**What the task requires**
Which lines in the data contain the word "Site"? Please copy each of them.

**Recorded information**
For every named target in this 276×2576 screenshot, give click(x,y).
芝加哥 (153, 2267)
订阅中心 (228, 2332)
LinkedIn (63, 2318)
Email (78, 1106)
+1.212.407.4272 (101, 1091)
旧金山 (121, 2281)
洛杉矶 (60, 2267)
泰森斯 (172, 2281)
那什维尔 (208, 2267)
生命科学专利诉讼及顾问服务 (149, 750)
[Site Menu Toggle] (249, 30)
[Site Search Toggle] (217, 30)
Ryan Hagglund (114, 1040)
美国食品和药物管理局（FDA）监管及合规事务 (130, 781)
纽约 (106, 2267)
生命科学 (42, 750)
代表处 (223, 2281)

* * *

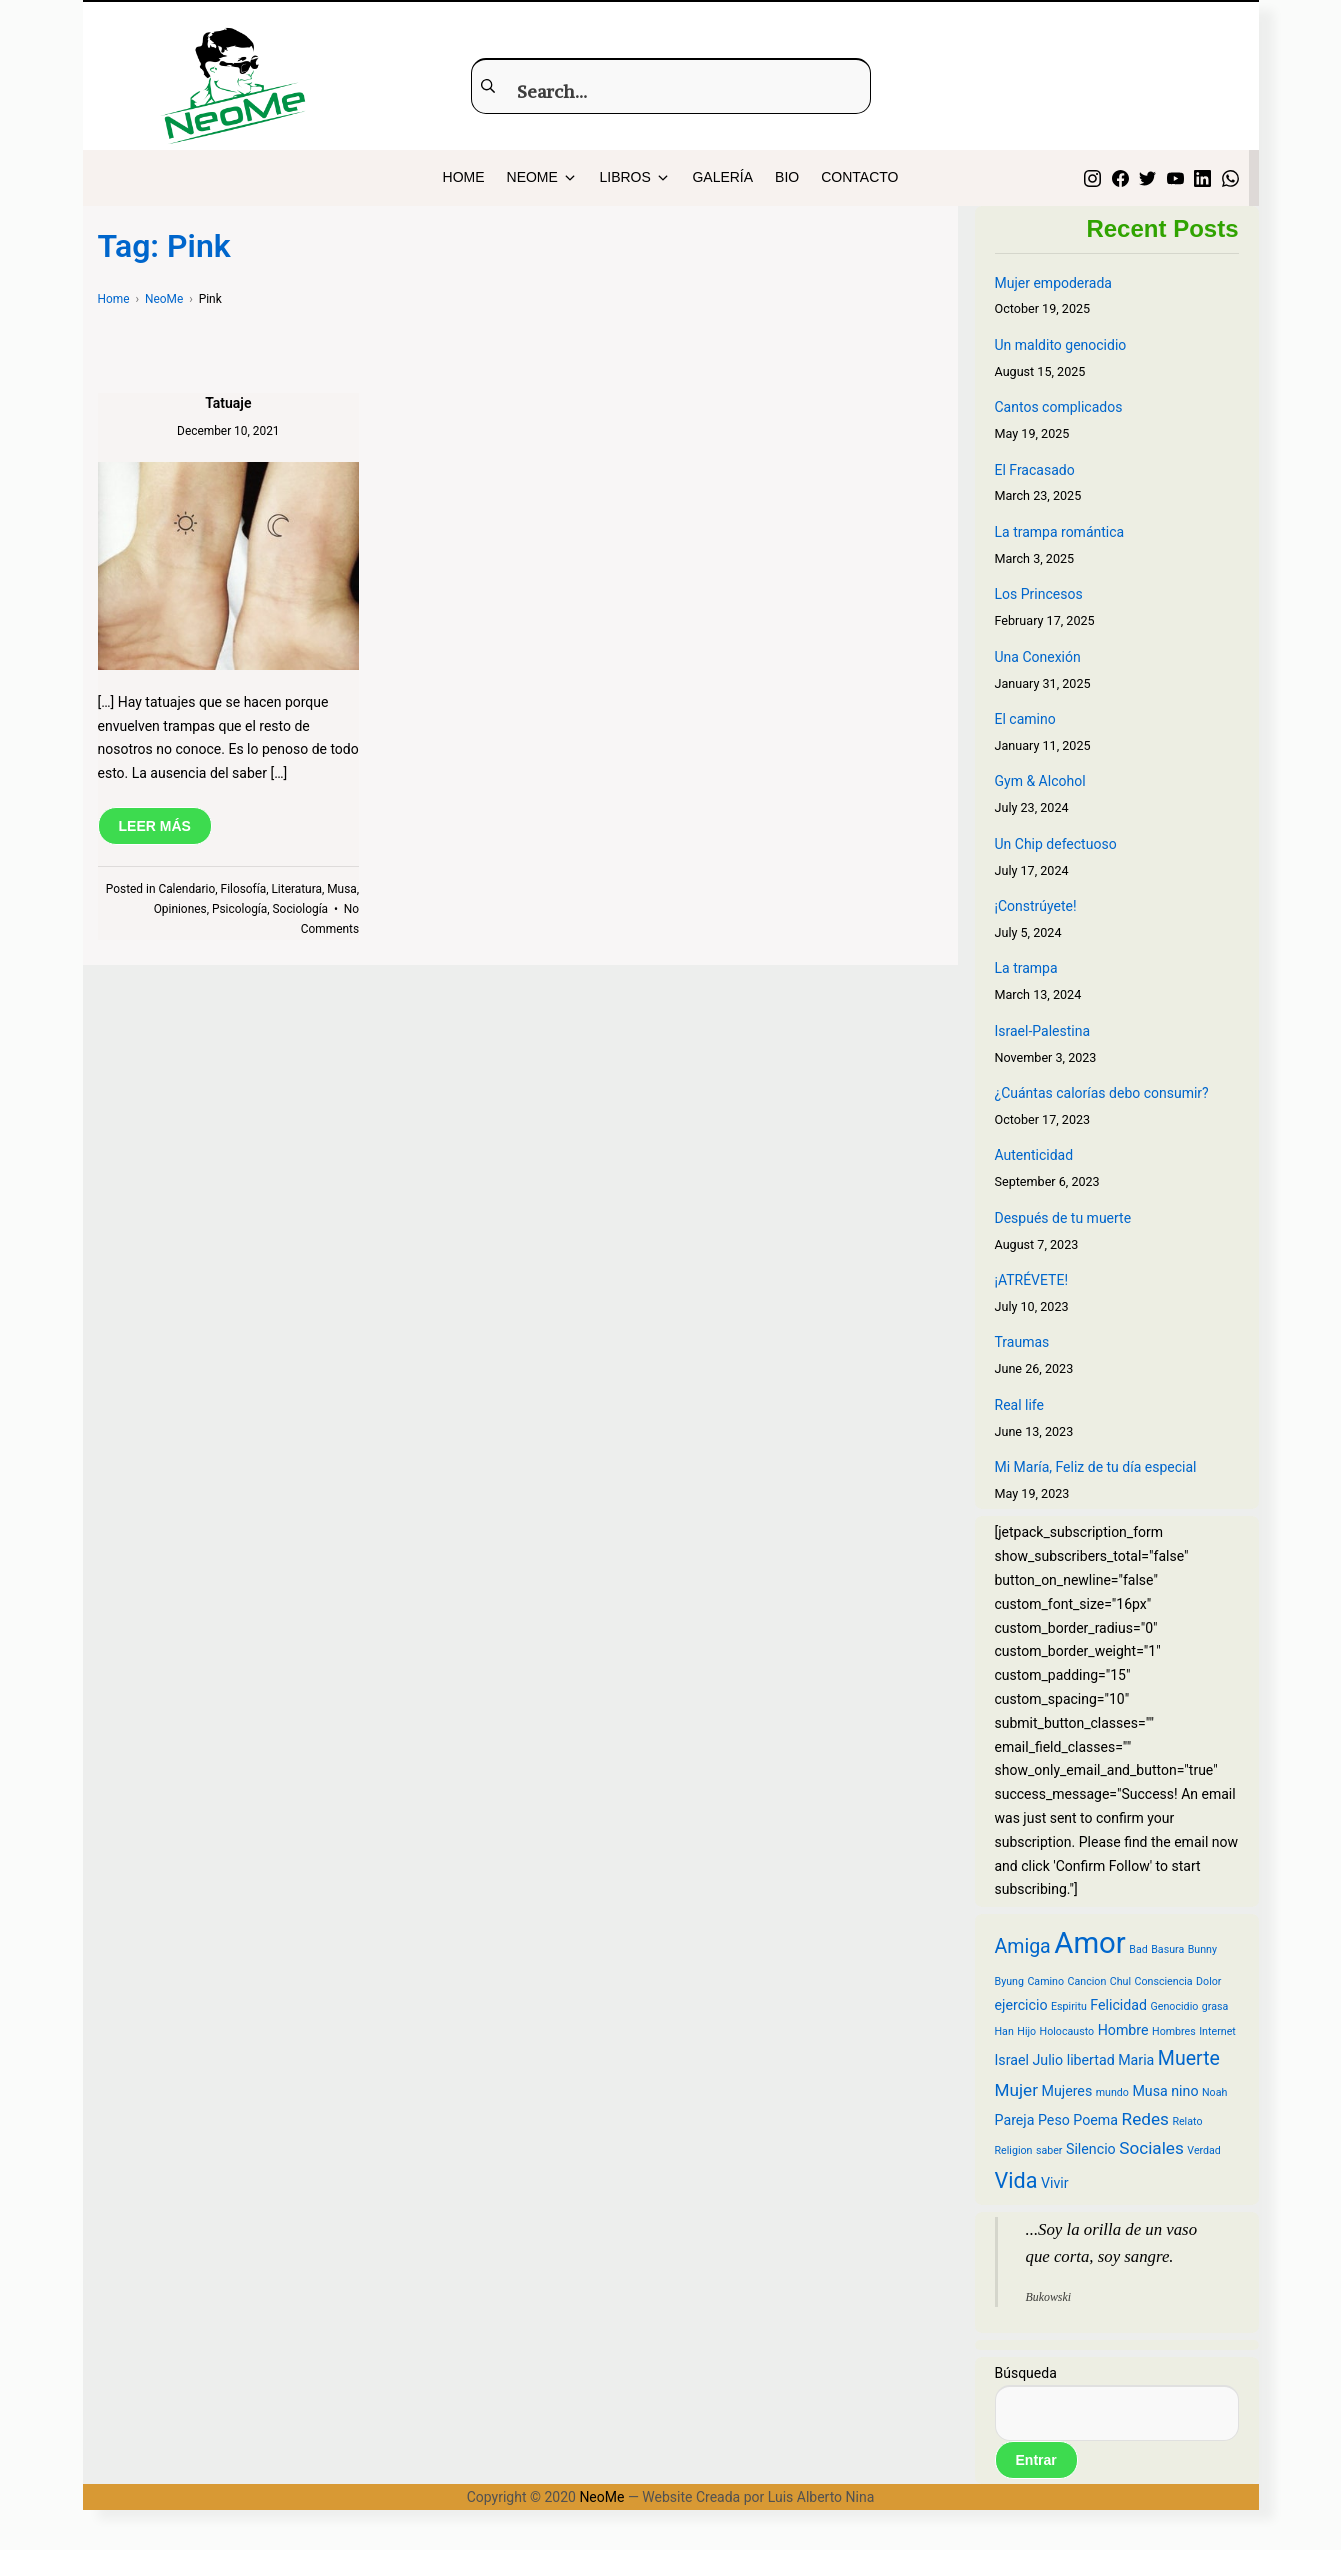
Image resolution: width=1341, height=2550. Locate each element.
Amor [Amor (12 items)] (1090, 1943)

--

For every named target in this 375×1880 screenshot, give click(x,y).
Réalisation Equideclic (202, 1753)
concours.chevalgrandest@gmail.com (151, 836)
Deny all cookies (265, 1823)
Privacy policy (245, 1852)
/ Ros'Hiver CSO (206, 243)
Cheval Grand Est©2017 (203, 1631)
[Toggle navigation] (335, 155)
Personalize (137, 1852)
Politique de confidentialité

**Response to the task**
[Site Menu Toggle] (249, 30)
[Site Search Toggle] (217, 30)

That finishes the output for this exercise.